Abstract: In most linguistic meaning representations that are used in NLP, prepositions fly under the radar. I will argue that they should instead be put front and center given their crucial status as linkers of meaning—whether for spatial and temporal relations, for predicate-driven roles, or in special constructions. To that end, we have sought to characterize and disambiguate semantic functions expressed by prepositions and possessives in English (Schneider et al., ACL 2018;, and similar markers in other languages (ongoing work on Korean, Hebrew, German, and Mandarin Chinese). This approach can be broadened to provide language-neutral, lexicon-free semantic relations in structured meaning representation parsing (Prange et al., CoNLL 2019; Shalev et al., DMR 2019).

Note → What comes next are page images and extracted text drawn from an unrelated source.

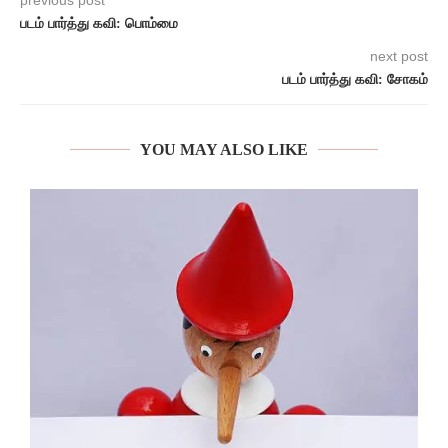
previous post
படம் பார்த்து கவி: பொம்மை
next post
படம் பார்த்து கவி: சோகம்
YOU MAY ALSO LIKE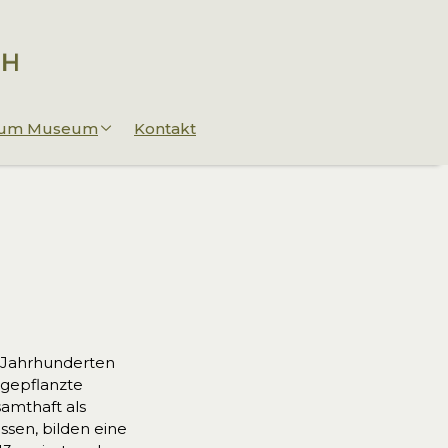
 zum Museum
Kontakt
t Jahrhunderten
 gepflanzte
amthaft als
sen, bilden eine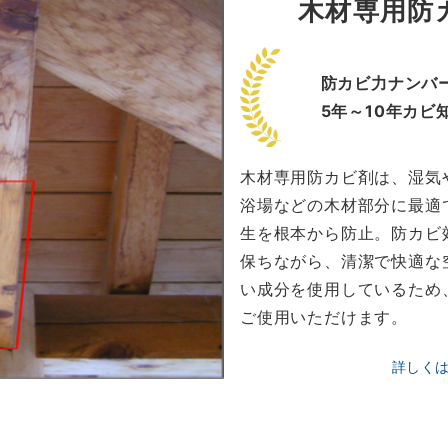
木材専用防
防カビ力ナンバー
5年～10年カビ
木材専用防カビ剤は、湿気
浴場などの木材部分に最適
生を根本から防止。防カビ
保ちながら、清潔で快適な
い成分を使用しているため
ご使用いただけます。
詳しく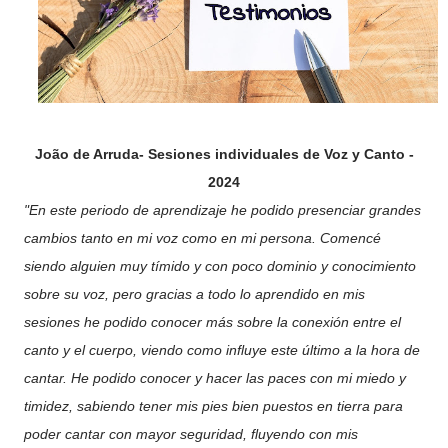
João de Arruda- Sesiones individuales de Voz y Canto -
2024
"En este periodo de aprendizaje he podido presenciar grandes
cambios tanto en mi voz como en mi persona. Comencé
siendo alguien muy tímido y con poco dominio y conocimiento
sobre su voz, pero gracias a todo lo aprendido en mis
sesiones he podido conocer más sobre la conexión entre el
canto y el cuerpo, viendo como influye este último a la hora de
cantar. He podido conocer y hacer las paces con mi miedo y
timidez, sabiendo tener mis pies bien puestos en tierra para
poder cantar con mayor seguridad, fluyendo con mis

Bio: Nathan Schneider is an annotation schemer and computational modeler for natural language. As Assistant Professor of Linguistics and Computer Science at Georgetown University, he looks for synergies between practical language technologies and the scientific study of language. He specializes in broad-coverage semantic analysis: designing linguistic meaning representations, annotating them in corpora, and automating them with statistical natural language processing techniques. A central focus in this research is the nexus between grammar and lexicon as manifested in multiword expressions and adpositions/case markers. He has inhabited UC Berkeley (BA in Computer Science and Linguistics), Carnegie Mellon University (Ph.D. in Language Technologies), and the University of Edinburgh (postdoc). Now a Hoya and leader of NERT, he continues to play with data and algorithms for linguistic meaning.

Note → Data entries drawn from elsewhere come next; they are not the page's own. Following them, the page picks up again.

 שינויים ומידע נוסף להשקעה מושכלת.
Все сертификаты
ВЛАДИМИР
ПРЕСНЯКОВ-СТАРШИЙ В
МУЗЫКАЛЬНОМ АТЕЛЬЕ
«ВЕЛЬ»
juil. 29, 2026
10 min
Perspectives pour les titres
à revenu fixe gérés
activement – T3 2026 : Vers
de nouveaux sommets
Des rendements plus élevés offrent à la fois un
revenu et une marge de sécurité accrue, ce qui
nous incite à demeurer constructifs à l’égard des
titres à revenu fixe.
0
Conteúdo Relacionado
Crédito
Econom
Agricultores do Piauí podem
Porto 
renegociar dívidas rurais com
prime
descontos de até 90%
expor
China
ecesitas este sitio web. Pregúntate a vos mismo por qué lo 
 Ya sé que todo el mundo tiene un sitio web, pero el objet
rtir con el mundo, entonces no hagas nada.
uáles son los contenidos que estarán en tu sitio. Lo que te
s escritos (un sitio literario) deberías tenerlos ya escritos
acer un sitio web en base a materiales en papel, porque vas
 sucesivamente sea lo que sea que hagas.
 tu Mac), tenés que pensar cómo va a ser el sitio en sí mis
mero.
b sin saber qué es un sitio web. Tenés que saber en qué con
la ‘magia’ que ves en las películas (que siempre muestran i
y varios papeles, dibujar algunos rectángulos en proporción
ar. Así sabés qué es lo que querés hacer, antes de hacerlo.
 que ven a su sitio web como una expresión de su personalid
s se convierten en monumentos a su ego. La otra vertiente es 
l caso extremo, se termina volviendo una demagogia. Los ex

Wednesday, October 9, 2019 - 12:00

Speaker: Vivek Srikumar
Location: CSE 305

Abstract: Today, the most common approach for training neural networks involves minimizing task loss on large datasets. While this agenda has been undeniably successful, we may not have the luxury of annotated data every task or domain. Reducing dependence on labeled examples may require us to rethink how we supervise models. In this talk, I will describe recent work where we use knowledge to inform neural networks without introducing additional parameters. Declarative rules in logic can be systematically compiled into computation graphs that augment the structure of neural models, and also into regularizers that can use labeled or unlabeled examples. I will present experiments on text understanding tasks, which show that such declaratively constrained neural networks are not only more accurate, but also more consistent in their predictions across examples. This is joint work with my students Tao Li, Vivek Gupta and Maitrey Mehta.

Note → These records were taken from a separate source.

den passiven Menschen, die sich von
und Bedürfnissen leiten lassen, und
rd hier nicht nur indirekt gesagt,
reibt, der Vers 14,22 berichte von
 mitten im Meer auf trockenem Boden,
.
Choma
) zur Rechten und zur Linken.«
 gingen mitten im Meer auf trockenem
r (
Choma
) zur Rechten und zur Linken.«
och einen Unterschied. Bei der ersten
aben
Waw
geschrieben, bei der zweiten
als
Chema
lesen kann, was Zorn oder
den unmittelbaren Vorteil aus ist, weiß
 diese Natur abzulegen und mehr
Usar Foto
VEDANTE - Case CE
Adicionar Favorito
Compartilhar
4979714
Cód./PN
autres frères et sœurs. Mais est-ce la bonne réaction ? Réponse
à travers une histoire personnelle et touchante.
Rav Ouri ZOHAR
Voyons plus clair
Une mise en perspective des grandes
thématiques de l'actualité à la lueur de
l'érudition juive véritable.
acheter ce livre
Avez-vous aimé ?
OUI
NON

Bio: Vivek Srikumar is an assistant professor in the School of Computing at the University of Utah. His research lies in the areas of natural learning processing and machine learning and has primarily been driven by questions arising from the need to reason about textual data with limited explicit supervision and to scale NLP to large problems. His work has been published in various AI, NLP and machine learning venues and received the best paper award at EMNLP 2014. His work has been supported by NSF and BSF, and gifts from Google, Nvidia and Intel. He obtained his Ph.D. from the University of Illinois at Urbana-Champaign in 2013 and was a post-doctoral scholar at Stanford University.